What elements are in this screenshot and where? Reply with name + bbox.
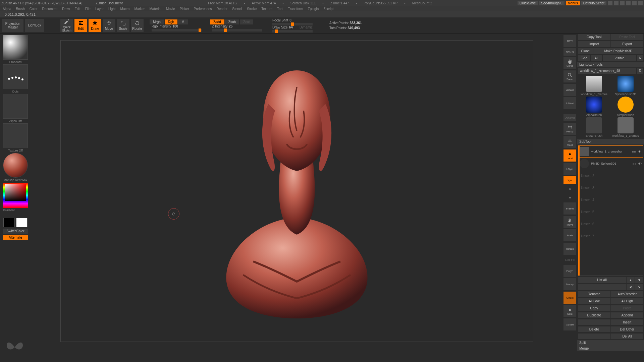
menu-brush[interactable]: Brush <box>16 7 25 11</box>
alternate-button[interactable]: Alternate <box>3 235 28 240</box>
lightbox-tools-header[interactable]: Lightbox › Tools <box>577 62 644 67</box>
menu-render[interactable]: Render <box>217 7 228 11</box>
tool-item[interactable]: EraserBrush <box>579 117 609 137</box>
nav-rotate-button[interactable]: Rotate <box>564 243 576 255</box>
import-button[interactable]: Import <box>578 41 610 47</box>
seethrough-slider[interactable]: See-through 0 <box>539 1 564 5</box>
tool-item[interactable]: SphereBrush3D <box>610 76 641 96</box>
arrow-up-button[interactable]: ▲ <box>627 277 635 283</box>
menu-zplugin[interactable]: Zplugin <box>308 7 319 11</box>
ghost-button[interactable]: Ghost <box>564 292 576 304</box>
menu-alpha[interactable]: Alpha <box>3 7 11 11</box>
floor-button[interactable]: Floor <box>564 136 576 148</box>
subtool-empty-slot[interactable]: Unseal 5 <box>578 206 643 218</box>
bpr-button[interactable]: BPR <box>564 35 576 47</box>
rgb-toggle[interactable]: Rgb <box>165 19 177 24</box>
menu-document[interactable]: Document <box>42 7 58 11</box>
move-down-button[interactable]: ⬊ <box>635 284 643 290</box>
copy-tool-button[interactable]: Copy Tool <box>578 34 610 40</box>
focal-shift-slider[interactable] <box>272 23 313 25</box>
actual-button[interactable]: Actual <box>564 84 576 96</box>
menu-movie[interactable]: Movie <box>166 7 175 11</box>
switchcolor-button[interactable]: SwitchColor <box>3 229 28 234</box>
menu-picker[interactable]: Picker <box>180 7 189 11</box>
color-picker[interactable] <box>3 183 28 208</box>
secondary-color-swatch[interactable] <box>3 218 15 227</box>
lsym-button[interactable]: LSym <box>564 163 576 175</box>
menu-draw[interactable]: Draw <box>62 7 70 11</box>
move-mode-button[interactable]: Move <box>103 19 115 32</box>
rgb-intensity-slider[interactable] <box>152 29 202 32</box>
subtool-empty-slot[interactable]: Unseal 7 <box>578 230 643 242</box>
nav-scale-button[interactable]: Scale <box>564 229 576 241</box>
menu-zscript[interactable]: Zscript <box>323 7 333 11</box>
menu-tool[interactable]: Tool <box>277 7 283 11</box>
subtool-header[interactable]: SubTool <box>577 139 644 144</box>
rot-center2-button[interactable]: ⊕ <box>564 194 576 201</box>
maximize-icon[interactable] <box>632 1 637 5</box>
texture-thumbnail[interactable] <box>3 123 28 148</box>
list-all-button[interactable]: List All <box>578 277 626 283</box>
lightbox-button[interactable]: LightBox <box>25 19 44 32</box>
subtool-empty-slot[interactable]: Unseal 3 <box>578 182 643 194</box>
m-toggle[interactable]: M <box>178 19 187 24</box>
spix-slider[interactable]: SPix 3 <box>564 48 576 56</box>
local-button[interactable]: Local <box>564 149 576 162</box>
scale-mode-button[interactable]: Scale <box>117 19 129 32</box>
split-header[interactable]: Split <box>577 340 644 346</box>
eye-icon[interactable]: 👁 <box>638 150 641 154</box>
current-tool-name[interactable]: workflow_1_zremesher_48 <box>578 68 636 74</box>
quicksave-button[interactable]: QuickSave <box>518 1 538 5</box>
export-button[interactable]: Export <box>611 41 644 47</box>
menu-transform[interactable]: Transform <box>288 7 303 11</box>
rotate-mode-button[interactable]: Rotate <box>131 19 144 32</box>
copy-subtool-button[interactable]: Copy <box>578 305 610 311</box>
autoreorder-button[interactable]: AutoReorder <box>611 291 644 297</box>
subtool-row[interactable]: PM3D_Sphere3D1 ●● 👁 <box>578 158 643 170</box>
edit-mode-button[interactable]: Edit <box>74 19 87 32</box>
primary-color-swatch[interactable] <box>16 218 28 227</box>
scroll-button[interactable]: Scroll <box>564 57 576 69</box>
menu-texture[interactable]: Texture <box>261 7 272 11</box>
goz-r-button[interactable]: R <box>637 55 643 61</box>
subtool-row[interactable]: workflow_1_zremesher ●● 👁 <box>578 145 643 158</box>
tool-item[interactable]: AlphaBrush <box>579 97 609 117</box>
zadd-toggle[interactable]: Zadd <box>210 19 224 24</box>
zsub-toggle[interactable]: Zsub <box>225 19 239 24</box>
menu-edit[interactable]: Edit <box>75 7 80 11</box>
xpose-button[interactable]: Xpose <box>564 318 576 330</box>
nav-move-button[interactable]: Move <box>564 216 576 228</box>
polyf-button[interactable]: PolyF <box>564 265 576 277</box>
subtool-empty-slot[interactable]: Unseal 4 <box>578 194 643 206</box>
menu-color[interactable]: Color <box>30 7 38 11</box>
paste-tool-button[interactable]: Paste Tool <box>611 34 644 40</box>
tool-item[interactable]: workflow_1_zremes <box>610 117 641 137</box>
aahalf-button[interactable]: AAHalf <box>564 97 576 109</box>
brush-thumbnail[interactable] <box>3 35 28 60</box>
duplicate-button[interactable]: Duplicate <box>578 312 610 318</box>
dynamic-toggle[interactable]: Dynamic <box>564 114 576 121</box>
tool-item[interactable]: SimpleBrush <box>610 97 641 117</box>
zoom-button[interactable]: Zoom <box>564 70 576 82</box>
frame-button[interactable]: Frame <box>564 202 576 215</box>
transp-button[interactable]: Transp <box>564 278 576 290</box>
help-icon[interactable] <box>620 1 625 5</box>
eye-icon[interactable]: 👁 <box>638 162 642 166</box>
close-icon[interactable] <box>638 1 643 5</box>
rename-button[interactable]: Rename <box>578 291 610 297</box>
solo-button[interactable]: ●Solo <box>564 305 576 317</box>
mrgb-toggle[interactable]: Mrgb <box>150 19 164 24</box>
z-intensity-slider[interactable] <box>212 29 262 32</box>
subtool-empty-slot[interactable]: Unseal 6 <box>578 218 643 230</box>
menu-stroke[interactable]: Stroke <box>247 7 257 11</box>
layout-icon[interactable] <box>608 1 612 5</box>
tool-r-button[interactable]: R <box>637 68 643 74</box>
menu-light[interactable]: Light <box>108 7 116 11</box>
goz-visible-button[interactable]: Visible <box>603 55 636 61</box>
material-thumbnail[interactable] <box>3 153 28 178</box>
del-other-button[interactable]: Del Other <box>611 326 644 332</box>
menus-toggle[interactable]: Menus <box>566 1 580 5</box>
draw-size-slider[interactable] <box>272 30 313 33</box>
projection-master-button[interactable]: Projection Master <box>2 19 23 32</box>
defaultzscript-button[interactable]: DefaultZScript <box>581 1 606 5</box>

━━━━━━━━━━━━━━━━

# AIM OF THE EXERCISE:
Please retype all the entries word for word, omitting the pictures.

# OUTPUT:
What elements are in this screenshot and where? Reply with name + bbox.
menu-brush[interactable]: Brush <box>16 7 25 11</box>
alternate-button[interactable]: Alternate <box>3 235 28 240</box>
lightbox-tools-header[interactable]: Lightbox › Tools <box>577 62 644 67</box>
menu-render[interactable]: Render <box>217 7 228 11</box>
tool-item[interactable]: EraserBrush <box>579 117 609 137</box>
nav-rotate-button[interactable]: Rotate <box>564 243 576 255</box>
import-button[interactable]: Import <box>578 41 610 47</box>
seethrough-slider[interactable]: See-through 0 <box>539 1 564 5</box>
tool-item[interactable]: SphereBrush3D <box>610 76 641 96</box>
arrow-up-button[interactable]: ▲ <box>627 277 635 283</box>
menu-zplugin[interactable]: Zplugin <box>308 7 319 11</box>
ghost-button[interactable]: Ghost <box>564 292 576 304</box>
menu-alpha[interactable]: Alpha <box>3 7 11 11</box>
floor-button[interactable]: Floor <box>564 136 576 148</box>
subtool-empty-slot[interactable]: Unseal 5 <box>578 206 643 218</box>
bpr-button[interactable]: BPR <box>564 35 576 47</box>
rgb-toggle[interactable]: Rgb <box>165 19 177 24</box>
menu-document[interactable]: Document <box>42 7 58 11</box>
move-down-button[interactable]: ⬊ <box>635 284 643 290</box>
copy-tool-button[interactable]: Copy Tool <box>578 34 610 40</box>
focal-shift-slider[interactable] <box>272 23 313 25</box>
actual-button[interactable]: Actual <box>564 84 576 96</box>
menu-movie[interactable]: Movie <box>166 7 175 11</box>
switchcolor-button[interactable]: SwitchColor <box>3 229 28 234</box>
menu-picker[interactable]: Picker <box>180 7 189 11</box>
color-picker[interactable] <box>3 183 28 208</box>
secondary-color-swatch[interactable] <box>3 218 15 227</box>
lsym-button[interactable]: LSym <box>564 163 576 175</box>
menu-draw[interactable]: Draw <box>62 7 70 11</box>
move-mode-button[interactable]: Move <box>103 19 115 32</box>
rgb-intensity-slider[interactable] <box>152 29 202 32</box>
subtool-empty-slot[interactable]: Unseal 7 <box>578 230 643 242</box>
nav-scale-button[interactable]: Scale <box>564 229 576 241</box>
menu-zscript[interactable]: Zscript <box>323 7 333 11</box>
menu-tool[interactable]: Tool <box>277 7 283 11</box>
subtool-header[interactable]: SubTool <box>577 139 644 144</box>
rot-center2-button[interactable]: ⊕ <box>564 194 576 201</box>
maximize-icon[interactable] <box>632 1 637 5</box>
texture-thumbnail[interactable] <box>3 123 28 148</box>
list-all-button[interactable]: List All <box>578 277 626 283</box>
lightbox-button[interactable]: LightBox <box>25 19 44 32</box>
subtool-empty-slot[interactable]: Unseal 3 <box>578 182 643 194</box>
m-toggle[interactable]: M <box>178 19 187 24</box>
spix-slider[interactable]: SPix 3 <box>564 48 576 56</box>
local-button[interactable]: Local <box>564 149 576 162</box>
scale-mode-button[interactable]: Scale <box>117 19 129 32</box>
split-header[interactable]: Split <box>577 340 644 346</box>
eye-icon[interactable]: 👁 <box>638 150 641 154</box>
current-tool-name[interactable]: workflow_1_zremesher_48 <box>578 68 636 74</box>
quicksave-button[interactable]: QuickSave <box>518 1 538 5</box>
export-button[interactable]: Export <box>611 41 644 47</box>
menu-transform[interactable]: Transform <box>288 7 303 11</box>
rotate-mode-button[interactable]: Rotate <box>131 19 144 32</box>
copy-subtool-button[interactable]: Copy <box>578 305 610 311</box>
autoreorder-button[interactable]: AutoReorder <box>611 291 644 297</box>
subtool-row[interactable]: PM3D_Sphere3D1 ●● 👁 <box>578 158 643 170</box>
edit-mode-button[interactable]: Edit <box>74 19 87 32</box>
primary-color-swatch[interactable] <box>16 218 28 227</box>
scroll-button[interactable]: Scroll <box>564 57 576 69</box>
menu-texture[interactable]: Texture <box>261 7 272 11</box>
goz-r-button[interactable]: R <box>637 55 643 61</box>
subtool-row[interactable]: workflow_1_zremesher ●● 👁 <box>578 145 643 158</box>
tool-item[interactable]: AlphaBrush <box>579 97 609 117</box>
zadd-toggle[interactable]: Zadd <box>210 19 224 24</box>
zsub-toggle[interactable]: Zsub <box>225 19 239 24</box>
menu-edit[interactable]: Edit <box>75 7 80 11</box>
xpose-button[interactable]: Xpose <box>564 318 576 330</box>
nav-move-button[interactable]: Move <box>564 216 576 228</box>
polyf-button[interactable]: PolyF <box>564 265 576 277</box>
subtool-empty-slot[interactable]: Unseal 4 <box>578 194 643 206</box>
menu-color[interactable]: Color <box>30 7 38 11</box>
paste-tool-button[interactable]: Paste Tool <box>611 34 644 40</box>
tool-item[interactable]: workflow_1_zremes <box>610 117 641 137</box>
aahalf-button[interactable]: AAHalf <box>564 97 576 109</box>
brush-thumbnail[interactable] <box>3 35 28 60</box>
duplicate-button[interactable]: Duplicate <box>578 312 610 318</box>
dynamic-toggle[interactable]: Dynamic <box>564 114 576 121</box>
tool-item[interactable]: SimpleBrush <box>610 97 641 117</box>
zoom-button[interactable]: Zoom <box>564 70 576 82</box>
frame-button[interactable]: Frame <box>564 202 576 215</box>
transp-button[interactable]: Transp <box>564 278 576 290</box>
help-icon[interactable] <box>620 1 625 5</box>
eye-icon[interactable]: 👁 <box>638 162 642 166</box>
close-icon[interactable] <box>638 1 643 5</box>
rename-button[interactable]: Rename <box>578 291 610 297</box>
solo-button[interactable]: ●Solo <box>564 305 576 317</box>
mrgb-toggle[interactable]: Mrgb <box>150 19 164 24</box>
z-intensity-slider[interactable] <box>212 29 262 32</box>
subtool-empty-slot[interactable]: Unseal 6 <box>578 218 643 230</box>
menu-stroke[interactable]: Stroke <box>247 7 257 11</box>
layout-icon[interactable] <box>608 1 612 5</box>
tool-r-button[interactable]: R <box>637 68 643 74</box>
menu-light[interactable]: Light <box>108 7 116 11</box>
goz-visible-button[interactable]: Visible <box>603 55 636 61</box>
material-thumbnail[interactable] <box>3 153 28 178</box>
del-other-button[interactable]: Del Other <box>611 326 644 332</box>
menus-toggle[interactable]: Menus <box>566 1 580 5</box>
draw-size-slider[interactable] <box>272 30 313 33</box>
projection-master-button[interactable]: Projection Master <box>2 19 23 32</box>
defaultzscript-button[interactable]: DefaultZScript <box>581 1 606 5</box>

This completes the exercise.